[[ Data for processing, beginning ]]

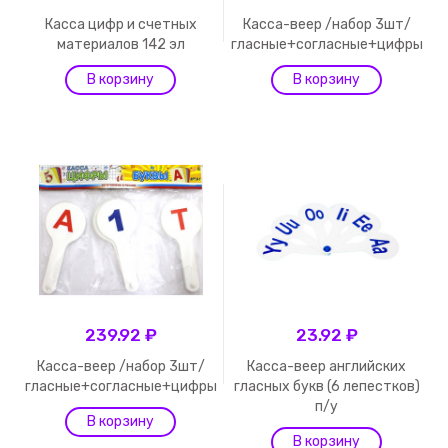
Касса цифр и счетных
Касса-веер /набор 3шт/
материалов 142 эл
гласные+согласные+цифры
239.92 ₽
23.92 ₽
Касса-веер /набор 3шт/
Касса-веер английских
гласные+согласные+цифры
гласных букв (6 лепестков)
п/у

[[ Data for processing, end ]]

Give only the number of lines in the listing above that include the string "Касса".

### Answer space
4